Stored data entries
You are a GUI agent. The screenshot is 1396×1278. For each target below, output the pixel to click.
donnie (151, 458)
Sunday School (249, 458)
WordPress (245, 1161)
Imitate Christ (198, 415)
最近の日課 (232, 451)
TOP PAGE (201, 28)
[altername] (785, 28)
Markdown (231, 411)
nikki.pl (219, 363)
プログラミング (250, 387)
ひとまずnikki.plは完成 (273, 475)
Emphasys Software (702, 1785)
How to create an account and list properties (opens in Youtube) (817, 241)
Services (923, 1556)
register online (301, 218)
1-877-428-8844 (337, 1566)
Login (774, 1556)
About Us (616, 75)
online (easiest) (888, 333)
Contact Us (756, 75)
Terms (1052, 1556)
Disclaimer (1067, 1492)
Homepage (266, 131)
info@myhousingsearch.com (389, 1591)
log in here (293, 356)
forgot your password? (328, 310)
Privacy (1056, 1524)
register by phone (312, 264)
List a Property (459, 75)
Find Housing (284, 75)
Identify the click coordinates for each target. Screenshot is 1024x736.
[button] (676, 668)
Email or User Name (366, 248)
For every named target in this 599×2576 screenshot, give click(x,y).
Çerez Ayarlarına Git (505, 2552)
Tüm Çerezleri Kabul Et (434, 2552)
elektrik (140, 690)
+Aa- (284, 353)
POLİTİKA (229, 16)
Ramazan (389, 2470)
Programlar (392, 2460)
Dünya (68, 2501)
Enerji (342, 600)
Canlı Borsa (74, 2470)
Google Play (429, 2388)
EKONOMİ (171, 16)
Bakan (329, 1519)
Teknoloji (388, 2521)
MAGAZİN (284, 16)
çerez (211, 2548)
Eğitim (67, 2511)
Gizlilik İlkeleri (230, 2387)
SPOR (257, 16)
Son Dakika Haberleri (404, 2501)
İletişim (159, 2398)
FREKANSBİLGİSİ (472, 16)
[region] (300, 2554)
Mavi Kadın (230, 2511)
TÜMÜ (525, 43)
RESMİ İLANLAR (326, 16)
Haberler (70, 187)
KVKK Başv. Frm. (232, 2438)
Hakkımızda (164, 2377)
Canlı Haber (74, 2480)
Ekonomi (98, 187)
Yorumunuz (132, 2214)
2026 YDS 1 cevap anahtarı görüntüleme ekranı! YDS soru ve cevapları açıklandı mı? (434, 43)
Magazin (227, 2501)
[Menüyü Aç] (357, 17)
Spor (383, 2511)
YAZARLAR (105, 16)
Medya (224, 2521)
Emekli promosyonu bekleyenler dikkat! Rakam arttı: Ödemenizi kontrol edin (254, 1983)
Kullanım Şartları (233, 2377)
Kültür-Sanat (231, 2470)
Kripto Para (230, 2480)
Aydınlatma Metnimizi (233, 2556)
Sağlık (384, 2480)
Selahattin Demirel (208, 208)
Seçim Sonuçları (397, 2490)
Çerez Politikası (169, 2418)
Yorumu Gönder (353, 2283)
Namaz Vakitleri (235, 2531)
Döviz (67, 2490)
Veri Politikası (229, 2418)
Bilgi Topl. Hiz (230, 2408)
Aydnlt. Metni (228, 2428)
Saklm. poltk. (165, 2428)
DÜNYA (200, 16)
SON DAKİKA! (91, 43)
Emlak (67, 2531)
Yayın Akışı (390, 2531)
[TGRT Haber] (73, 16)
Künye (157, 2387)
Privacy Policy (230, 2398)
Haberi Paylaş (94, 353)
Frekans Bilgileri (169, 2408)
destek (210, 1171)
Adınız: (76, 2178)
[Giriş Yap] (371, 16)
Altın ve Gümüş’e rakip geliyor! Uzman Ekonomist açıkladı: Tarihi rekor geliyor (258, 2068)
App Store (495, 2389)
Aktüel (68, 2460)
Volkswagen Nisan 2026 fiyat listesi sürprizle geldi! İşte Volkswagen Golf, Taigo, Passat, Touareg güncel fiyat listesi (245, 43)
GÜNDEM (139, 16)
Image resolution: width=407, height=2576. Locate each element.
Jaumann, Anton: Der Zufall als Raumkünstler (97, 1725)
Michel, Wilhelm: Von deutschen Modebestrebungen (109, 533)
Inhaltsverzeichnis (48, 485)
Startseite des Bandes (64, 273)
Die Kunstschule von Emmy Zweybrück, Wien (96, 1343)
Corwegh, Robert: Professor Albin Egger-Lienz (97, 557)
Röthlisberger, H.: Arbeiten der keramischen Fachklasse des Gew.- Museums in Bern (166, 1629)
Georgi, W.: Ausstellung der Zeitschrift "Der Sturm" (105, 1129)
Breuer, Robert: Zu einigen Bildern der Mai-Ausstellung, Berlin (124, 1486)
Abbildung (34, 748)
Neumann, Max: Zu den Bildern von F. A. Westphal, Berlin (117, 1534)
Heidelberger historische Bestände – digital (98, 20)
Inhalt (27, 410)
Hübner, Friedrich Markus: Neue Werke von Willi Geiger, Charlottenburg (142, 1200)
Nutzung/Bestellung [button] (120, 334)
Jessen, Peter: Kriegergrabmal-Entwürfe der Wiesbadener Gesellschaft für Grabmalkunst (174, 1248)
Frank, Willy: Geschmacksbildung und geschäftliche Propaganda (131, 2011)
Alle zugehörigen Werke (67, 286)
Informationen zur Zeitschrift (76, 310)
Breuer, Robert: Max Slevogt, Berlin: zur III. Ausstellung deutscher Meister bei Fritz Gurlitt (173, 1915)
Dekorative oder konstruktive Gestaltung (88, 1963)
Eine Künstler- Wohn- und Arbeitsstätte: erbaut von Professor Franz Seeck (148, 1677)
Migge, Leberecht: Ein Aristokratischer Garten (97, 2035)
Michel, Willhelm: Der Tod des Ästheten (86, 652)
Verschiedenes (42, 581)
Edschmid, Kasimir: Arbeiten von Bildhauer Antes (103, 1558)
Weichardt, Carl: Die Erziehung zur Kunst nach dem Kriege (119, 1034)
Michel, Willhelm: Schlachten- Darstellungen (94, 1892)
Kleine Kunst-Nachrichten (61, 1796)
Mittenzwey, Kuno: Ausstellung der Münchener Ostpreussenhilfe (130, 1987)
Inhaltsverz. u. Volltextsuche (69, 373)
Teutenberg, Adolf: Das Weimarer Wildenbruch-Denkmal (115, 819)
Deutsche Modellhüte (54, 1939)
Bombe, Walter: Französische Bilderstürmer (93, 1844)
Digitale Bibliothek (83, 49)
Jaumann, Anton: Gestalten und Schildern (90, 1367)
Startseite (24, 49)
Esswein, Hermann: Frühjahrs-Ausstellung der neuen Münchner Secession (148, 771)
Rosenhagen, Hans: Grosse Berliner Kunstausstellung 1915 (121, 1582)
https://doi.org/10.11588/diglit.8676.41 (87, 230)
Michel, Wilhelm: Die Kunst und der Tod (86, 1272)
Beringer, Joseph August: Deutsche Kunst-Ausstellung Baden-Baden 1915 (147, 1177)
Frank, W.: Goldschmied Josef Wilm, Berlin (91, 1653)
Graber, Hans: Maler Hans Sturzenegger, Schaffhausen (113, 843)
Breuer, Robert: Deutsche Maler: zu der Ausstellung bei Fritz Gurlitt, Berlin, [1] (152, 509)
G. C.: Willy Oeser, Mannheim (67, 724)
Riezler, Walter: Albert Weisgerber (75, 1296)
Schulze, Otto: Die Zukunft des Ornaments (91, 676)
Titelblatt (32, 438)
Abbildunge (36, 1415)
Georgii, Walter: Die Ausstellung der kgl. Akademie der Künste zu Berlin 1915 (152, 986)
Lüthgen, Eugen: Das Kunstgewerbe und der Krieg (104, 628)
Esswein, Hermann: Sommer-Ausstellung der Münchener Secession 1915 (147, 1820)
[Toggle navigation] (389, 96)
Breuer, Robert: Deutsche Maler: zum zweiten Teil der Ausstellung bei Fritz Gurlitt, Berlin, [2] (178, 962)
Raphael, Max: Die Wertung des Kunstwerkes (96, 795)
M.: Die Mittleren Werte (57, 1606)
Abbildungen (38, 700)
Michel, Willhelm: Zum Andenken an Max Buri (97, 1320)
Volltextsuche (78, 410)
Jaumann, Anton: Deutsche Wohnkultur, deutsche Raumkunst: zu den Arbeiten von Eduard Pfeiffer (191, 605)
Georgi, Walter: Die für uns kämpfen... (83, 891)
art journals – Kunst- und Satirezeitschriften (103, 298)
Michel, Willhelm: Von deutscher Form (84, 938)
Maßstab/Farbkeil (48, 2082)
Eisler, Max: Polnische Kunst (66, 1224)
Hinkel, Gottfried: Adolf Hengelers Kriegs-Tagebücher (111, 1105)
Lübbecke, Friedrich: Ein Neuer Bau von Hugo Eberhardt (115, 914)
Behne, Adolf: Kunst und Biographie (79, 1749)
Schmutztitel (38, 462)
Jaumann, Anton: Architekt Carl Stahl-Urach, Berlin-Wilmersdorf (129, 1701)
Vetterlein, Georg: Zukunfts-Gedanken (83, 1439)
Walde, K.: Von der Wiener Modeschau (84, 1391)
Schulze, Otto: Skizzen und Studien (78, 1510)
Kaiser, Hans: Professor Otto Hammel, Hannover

### PROMPT
Taking the entries above, write out exactly the lines starting with the line containing "Altın ve Gümüş’e" and going on through the line containing "GÜNDEM (139, 16)", both included, and nothing else.

### SOLVED PROBLEM
Altın ve Gümüş’e rakip geliyor! Uzman Ekonomist açıkladı: Tarihi rekor geliyor (258, 2068)
App Store (495, 2389)
Aktüel (68, 2460)
Volkswagen Nisan 2026 fiyat listesi sürprizle geldi! İşte Volkswagen Golf, Taigo, Passat, Touareg güncel fiyat listesi (245, 43)
GÜNDEM (139, 16)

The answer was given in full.